Is error handling in Rust all about when you can and can't afford to return a Result<T,E> instance?

Hi folks, I'm new to Rust and am currently working my way through the book.
It feels like the decision of whether to use panic! or use Result<T,E> is kind of arbitrary. Any place where the panic! macro ends up being called, like trying to divide by zero or trying to access an index out of bounds, we could have returned a Result<T,E> instance instead and left the error handling responsibility to the user (the calling code). In the case of accessing an index out of bounds in a vector, why not have normal indexing code like &v[100] behave just like v.get(100) for a vector v of length 5. I reckon that returning a Result<T,E> in all situations would make the code a bit cumbersome with match expressions everywhere, but it feels like there's no clear line between the kind of scenarios that warrant panicking and those that warrant returning a Result<T,E> instance.
I've tried to find the answer to this on the internet but everywhere it states some version of - if a piece of code takes your system into an invalid state, or if it causes an unrecoverable error, you should panic. But what error is unrecoverable exactly? Accessing an index out of bounds or dividing by zero isn't unrecoverable by any means, we can just return Result<T,E> and leave the recovering responsibility to the user. The match expression is going to make sure that the user deals with all the possibilities, especially that of an error.

What concerns does this error handling decision boil down to? Does it boil down to pragmatic decisions like:
How rare is the error? Is it frequent (normal) enough to warrant changing the return type of an operation from a simple type T to Result<T,E> where you have to do extra steps to simply get out the data? How cluttered with match expressions do we want our code to be?

1 Like

How cluttered with match expressions do we want our code to be

You could use the ? operator to propagate the errors as shown here:
https://doc.rust-lang.org/book/ch09-02-recoverable-errors-with-result.html#a-shortcut-for-propagating-errors-the--operator

Regarding your original question. Are you asking when should you use panic or Result?

2 Likes

I think my blog post on this exact topic will help untangle things: Using unwrap() in Rust is Okay - Andrew Gallant's Blog

16 Likes

The considerations when writing a program are as the internet has said. The answer to what is unrecoverable depends on what assumptions you want your program to make. "There's megs of free space on the hard drive" or "outputting won't fail"[1] might be reasonable assumptions, but "the user supplied parseable input" probably isn't. On the other hand, maybe you're on embedded and can't make assumptions about how much space is around either!

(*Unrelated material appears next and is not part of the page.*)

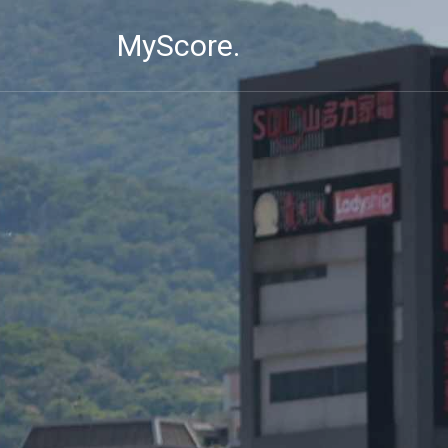
MyScore.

Things are unavoidably fuzzier when writing a library. In that case, you don't necessarily know what is a logic error (deserving of panic) in the depending programs. If a panicking version can provide significant benefits, it can make sense to provide both panicking and checked versions.


In addition to any other considerations, your examples are operators, and those carry additional considerations (such as programmer expectations).

Index can't return a Result with it's current design, as it has a "return a reference to a field" shape (which is dereferenced to a place at the call site), and Vec stores Ts not Result<T, _>s. It would be a very different trait if it mandated or supported fallibility:

// How it's designed now
v[0] += 1;
// If it returned `Result<&_, _>`, you'd have to dereference yourself
*v[0]? += 1;

Div could return Result without changing the trait, but then you'd have to write things like this:

x += (a/b).unwrap() - 3;
x += (a/b)? - 3;
// Panicking version:
x += a.unchecked_div(b) - 3;

Instead the panicking version is ergonomic and we have

x += a/b - 3;
// Result returning version:
x += a.checked_div(b)? - 3;
// Panic on overflow too...
x += a.checked_div(b).unwrap() - 3;

And additionally for both of these examples,, how they work in Rust is familiar to those coming from other languages.

The considerations for std (which is present in approximately all Rust programs) may be different than they are for your programs and libraries (which will typically have a narrower focus).


  1. i.e. println! is ok ↩︎

8 Likes

This is the crux of the question. It's easy to define what kinds of errors are unrecoverable, but more difficult to apply the definition to every conceivable case. One definition might be that errors are unrecoverable when there is no reasonable alternative to aborting the application or thread. What does your application do to handle division by zero? Probably not a whole lot that would be useful to an end user.

If it's safe to catch the panic unwind because it occurred in a thread that doesn't wreck global state, then by all means tear down the thread (because division by zero is unrecoverable [1]) and keep the application alive to do whatever else it needs to do. But unwinding is not supported by every platform, and it is not intended as a general-purpose error handling facility.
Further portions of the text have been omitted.